Watch him talk about casting Alan Alda in M*A*S*H as Capt. Benjamin Franklin “Hawkeye” Pierce and more in a clip from his 2000 sit-down with TV Academy Foundation below.
“[Reynolds] was a staff producer at 20th Century Fox Television when M*A*S*H started, so Gene’s contributions didn’t always get the credit he deserves,” Dan Harrison, EVP Program Planning & Content Strategy at Fox, told Deadline. “He believed that if an episode of TV worked well, it left an ‘after-taste’ that stayed with the viewer long after. He was a talented broadcaster, a great director and producer, and a wonderful storyteller.”
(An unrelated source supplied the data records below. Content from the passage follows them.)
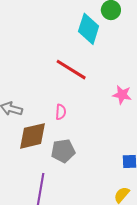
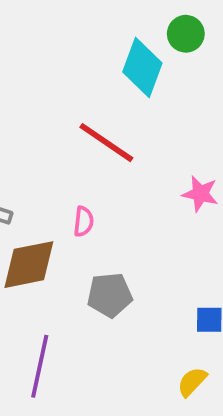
gray pentagon: (63, 151) -> (110, 295), moved

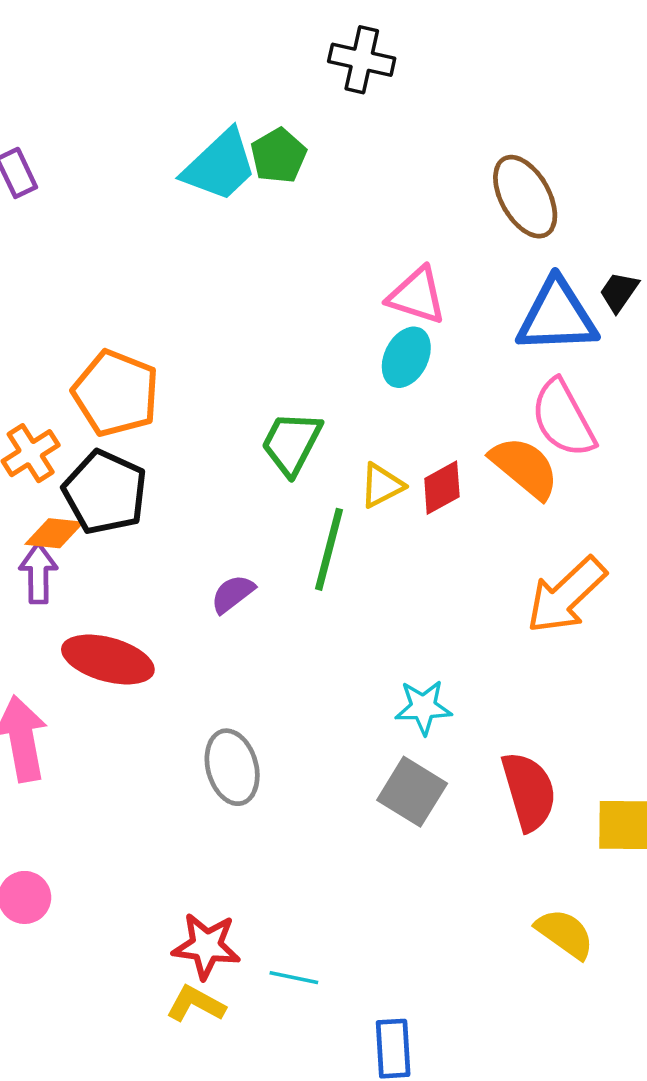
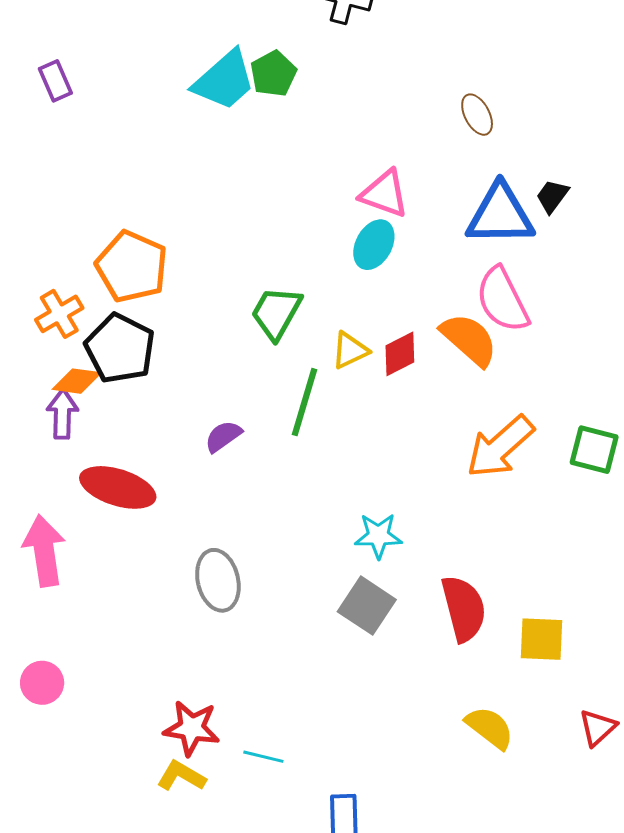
brown ellipse: (525, 197) -> (477, 115), size x0.6

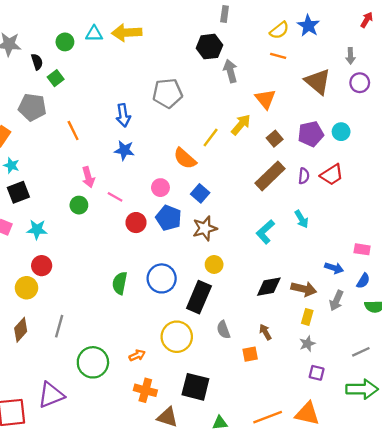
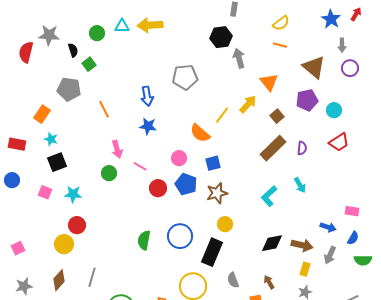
blue star: (308, 26) -> (331, 19), moved
purple pentagon: (311, 134) -> (307, 100), moved
red trapezoid: (332, 175) -> (339, 142), moved
blue square: (200, 193) -> (213, 163), turned 35

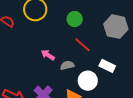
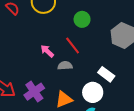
red line: (82, 45) -> (73, 46), moved
white circle: (88, 81) -> (93, 92), moved

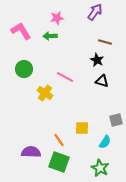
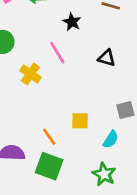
black star: (97, 60) -> (72, 22), moved
pink line: (65, 77) -> (57, 53), turned 30

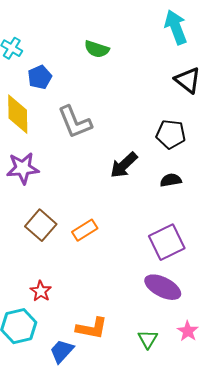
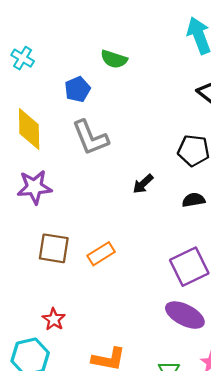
blue pentagon: (40, 77) -> (77, 89), moved
black arrow: (124, 165) -> (143, 184), size x0.7
brown square: (41, 225) -> (54, 248), turned -32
The 2.5-hour M*A*S*H series finale in February 1983 remains the most-watched episode of series television in history, with more than 105 million viewers and a still-stunning 60.2 rating/77 share. “We just passed a Super Bowl,” Harrison said, “but nothing will touch the M*A*S*H finale rating.”
Reynolds also wrote about two dozen M*A*S*H episodes during its first five years but left the show in 1977.
That was the year he co-created the Mary Tyler Moore spinoff Lou Grant, starring Ed Asner as the crusty, irascible but for-the-people newspaper editor in Los Angeles, reprising his character from the earlier Minneapolis set series. The show won back-to-back Emmys for Outstanding Drama Series in 1979-80 and was nominated the following two seasons.
The show was not a ratings hit on Tuesdays its first season, and CBS moved Lou Grant to 10 p.m. Mondays in fall 1978 as East Coast Monday Night Football counterprogramming. Airing a half-hour of M*A*S*H, the L.A.-set series did better on the West Coast never finish a season in the 25 during its five-year run.
After Lou Grant wrapped in 1982, Reynolds focused mainly on directing for television. He continued to rack up helming credits on such series as In the Heat of the Night, Promised Land and Touched by an Angel into the late 1990s.
Born Eugene Reynolds Blumenthal on April 4, 1923, in Cleveland, Reynolds began acting in movies by age 11. He worked fairly steadily in front of the camera before quitting acting at the dawn of the 1960s, having racked up scores of credits.
Among Reynolds’ most notable other TV producing credits was Room 222, another socially conscious dramedy that aired from 1969-74 on ABC. It starred Lloyd Haynes as Pete Dixon, a beloved — and, notably, black — high school teacher who cared deeply about his students. Filmed in part at Los Angeles High School, it tackled such then-current-and-still-topical subjects as race and drugs and won the 1970 Emmy for Outstanding New Series for Reynolds. It also was nominated for Outstanding Comedy Series that year.
He later was an executive producer on the 1990-91 first season of NBC’s Blossom, starring future Big Bang Theory regular Mayim Bialik.
Reynolds joined the DGA in 1959. He held several positions on the National Board, including two terms as DGA president from 1993-97. During his presidency, he conceived the idea of the DGA Student Film Awards – an annual competition recognizing outstanding women and minority students at film schools across the nation – and was chair of the Student Film Awards Committee since its inception.
He also served on the DGA’s Western Directors Council for more than two decades, and held several offices on the Directors Guild Foundation Board of Trustees, chaired of the 1993 Negotiating Committee and served on several other negotiating committees as well.
He received the DGA’s Robert B. Aldrich Achievement Award in 1993 for his extraordinary service to the guild and its members.
Reynolds is survived by his wife, Ann Reynolds, and son Andrew Reynolds.